The night before last, the dinner conversation turned to typical American food. I mentioned hot dogs (many French sounds of disgust, something akin to phlugh!). Then hamburgers (No reaction. It could be they like these things but they are afraid to admit it).
Talking about food in France is dangerous territory, of course. French people are, rightfully so, very proud of their gastronomy. It's the main topic of conversation in everyday life, with the second most popular topic being the wine which will accompany the food. They can talk (and argue minute details) for hours on these subjects. Why, just the other day, we went to visit some friends who own an art gallery in the resort town of La Baule and I stood for what seemed like hours, waiting for some gallery visitors to leave. After all, they said they were leaving. We all did the double-cheek kiss and everything. Now, why weren't they leaving?

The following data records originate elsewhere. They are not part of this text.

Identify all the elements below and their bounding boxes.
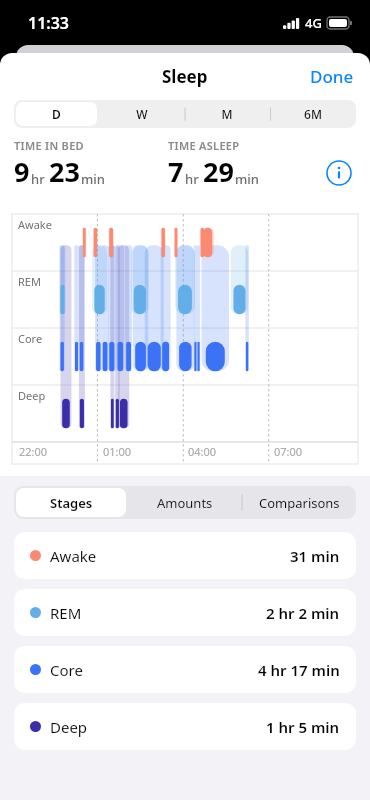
staticText: TIME ASLEEP — [168, 138, 240, 153]
staticText: Awake — [50, 546, 97, 566]
button[interactable]: Core — [14, 646, 356, 693]
staticText: REM — [18, 274, 41, 289]
staticText: Done — [310, 65, 354, 88]
staticText: 04:00 — [188, 444, 217, 459]
staticText: hr — [31, 170, 45, 188]
staticText: 9 — [14, 153, 30, 190]
staticText: W — [136, 106, 148, 122]
staticText: 6M — [304, 106, 322, 122]
staticText: Deep — [18, 388, 46, 403]
staticText: 23 — [49, 153, 80, 190]
staticText: REM — [50, 603, 82, 623]
staticText: 4 hr 17 min — [258, 660, 340, 680]
button[interactable]: Comparisons — [244, 488, 354, 517]
staticText: hr — [185, 170, 199, 188]
button[interactable]: Stages — [16, 488, 126, 517]
staticText: TIME IN BED — [14, 138, 84, 153]
staticText: Core — [50, 660, 83, 680]
button[interactable]: Done — [294, 57, 370, 96]
button[interactable]: More information — [326, 160, 352, 186]
button[interactable]: REM — [14, 589, 356, 636]
button[interactable]: 6M — [272, 102, 354, 126]
staticText: Sleep — [162, 65, 208, 88]
staticText: 01:00 — [103, 444, 132, 459]
staticText: D — [52, 106, 61, 122]
staticText: Deep — [50, 717, 88, 737]
staticText: M — [221, 106, 233, 122]
staticText: min — [81, 170, 105, 188]
button[interactable]: W — [101, 102, 182, 126]
button[interactable]: M — [186, 102, 268, 126]
staticText: 29 — [203, 153, 234, 190]
staticText: 07:00 — [274, 444, 303, 459]
staticText: Core — [18, 331, 43, 346]
staticText: min — [235, 170, 259, 188]
staticText: 31 min — [290, 546, 340, 566]
staticText: Amounts — [157, 494, 213, 512]
staticText: Stages — [50, 494, 93, 512]
button[interactable]: D — [16, 102, 97, 126]
staticText: 4G — [305, 14, 322, 32]
staticText: 2 hr 2 min — [266, 603, 340, 623]
staticText: Comparisons — [259, 494, 340, 512]
button[interactable]: Deep — [14, 703, 356, 750]
staticText: 1 hr 5 min — [266, 717, 340, 737]
button[interactable]: Awake — [14, 532, 356, 579]
staticText: 7 — [168, 153, 184, 190]
staticText: 22:00 — [19, 444, 48, 459]
button[interactable]: Amounts — [130, 488, 240, 517]
staticText: Awake — [18, 217, 52, 232]
staticText: 11:33 — [28, 12, 70, 34]
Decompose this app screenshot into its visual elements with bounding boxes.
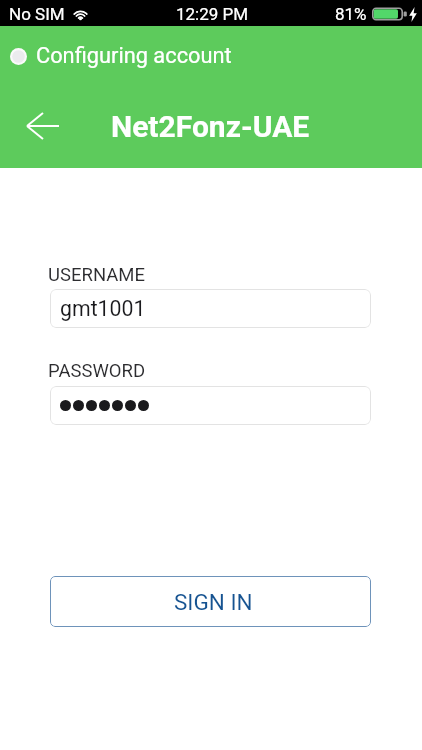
staticText: 12:29 PM (176, 4, 249, 24)
button[interactable]: SIGN IN (50, 576, 371, 627)
staticText: gmt1001 (60, 296, 146, 321)
staticText: SIGN IN (174, 589, 253, 615)
button[interactable]: Back (14, 101, 72, 151)
button[interactable] (50, 386, 371, 425)
button[interactable]: gmt1001 (50, 289, 371, 328)
staticText: Configuring account (36, 43, 232, 69)
button[interactable]: Configuring account (10, 43, 232, 69)
staticText: USERNAME (48, 264, 145, 286)
staticText: Net2Fonz-UAE (111, 109, 310, 144)
staticText: No SIM (9, 4, 65, 24)
staticText: PASSWORD (48, 360, 146, 382)
staticText: 81% (335, 4, 367, 24)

Well, it's because somebody brought up the subject of lobster. Off they went to the races. Canadian lobsters have no taste. The Norwegian lobsters are too pink. But the Bretagne (Brittany, i.e. local) lobsters - oh lah lah. (I just made all that up. The only thing I know is that they were talking about lobsters. For months.) Finally, they solved the Great Lobster Question and we all had to do the double-cheek mwa mwa kiss thing again. (It's a peculiarity of the French that they have to kiss everyone when they enter a party or somebody's home or run into each other in the street. I find myself reluctantly kissing many cheeks. Of people I don't know and sometimes, of people I don't particularly like. This can be disconcerting for a girl like me who likes to hide from people. When I'm around a bunch of Americans, it's always such a relief to not have to kiss anybody.)
So, as you can imagine, it's difficult for French people to think that any food can be good and of course, never can any food be superior. So, I moved the conversation deftly to dessert. This is safe territory, since French people love sweets and don't mind tasting sweets made by infidels. So, I mentioned pineapple upside down cake - a 1950's American favorite. Then baked Alaska. They were (somewhat) fascinated. Until they both decided that they were just like their own desserts called je-ne-sais-quoi and je-ne-sais-rien. Then:
Frussian: Ohhh! I know! J'adore Cheesecake! Can you make cheesecake?
Framerican: Yes. (Liar. Well, not necessarily. CAN I make it? Well, of course I CAN. HAVE I made it before? Wellll, yes. IF you consider buying a pre-made graham cracker crust and pouring in a quickly thrown together cheesy batter - from a boxed mix - and freezing the poor thing until it hardens into a cheesy rock. Yes.)
Frussian: Oh, can you make it for us? Please, please?
Framerican: But, of course!
So, the next morning, I scrounged around the internets, looking for the recipe for Junior's New York Cheesecake. I remember going to Junior's many years ago and walking back to my sister's Brooklyn apartment, carefully holding that five-ton precious cake. There's nothing quite like it, to be sure. I wanted my Frussian friend to experience that very same thing. Then I saw the recipe (linked above) and gulped with fear. Ever since I gave away the keys to the kitchen to my last boyfriend, I've lost my Cooking Confidence. It didn't help much when I was staying with Galadriel's friends at their bee and donkey farm (a story yet to be told) when I offered to make soup and while digging in their cabinets I found some Cayenne pepper and just TAPPED the bottle over the soup and inflicted merely a sprinkle upon the huge cauldron. Well. It was hot as a mother trucker. Mr. and Mrs. Bee-Donkey-Farm were polite, but Mrs. Bee did choke a little. Kind of like a Barbie choke. But choke, she did.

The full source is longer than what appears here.